Patients and methods:This study was an observational prospective study, on 30 healthy pregnant women with singleton fetuses who admitted to labor ward with the diagnosis of preterm labor, gestational ages of 28-34 weeks, intact membranes and received nifedipine maintenance tocolysis for persistent uterine contractions under surveillance of maternal vital signs and Doppler examinations performed prior to nifedipine administration, 3 hours after the first dose and after 48 hours on umbilical artery, middle cerebral artery, mitral valve and tricuspid valve. The study was done at Bab El-Shaaria University Hospital during the time of the study between August 2019 and September 2020.

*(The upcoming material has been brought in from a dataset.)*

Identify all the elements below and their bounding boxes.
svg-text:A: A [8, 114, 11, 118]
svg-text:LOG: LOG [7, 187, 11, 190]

Results:In this study we found that, the P value for both systolic and diastolic blood pressure after 3 hours and after 48 hours was <0.001 which is statistically significant. Also the study found that, as regards the maternal heart rate, the P value was 0.065 which is statistically insignificant. As regards the fetal heart rate, P-value was 0.062 which is statistically insignificant. As regards Umbilical artery PI, P-value was 0.149 which is statistically insignificant. Regarding umbilical artery S/D, P-value was 0.284 which is statistically insignificant. As regards MCA PI, P-value was <0.001 which is statistically significant. Regarding MCA S/D, P-value was 0.562 which is statistically insignificant. Also results found that, the P-value for cerebroplacental ratio was <0.001 which is statistically significant. The mean E/A values, TVIs and TVI x FHR values after 3 hrs and after 48 hrs were unchanged from the baseline values.
Conclusion:Nifedipine maintenance tocolysis is associated with significant changes in maternal vital parameters, utero-placental blood-flow resistance and results in fetal redistribution. Fetal cardiac diastolic function is unaffected and the significant redistribution is likely to be attributable to altered cerebral blood flow.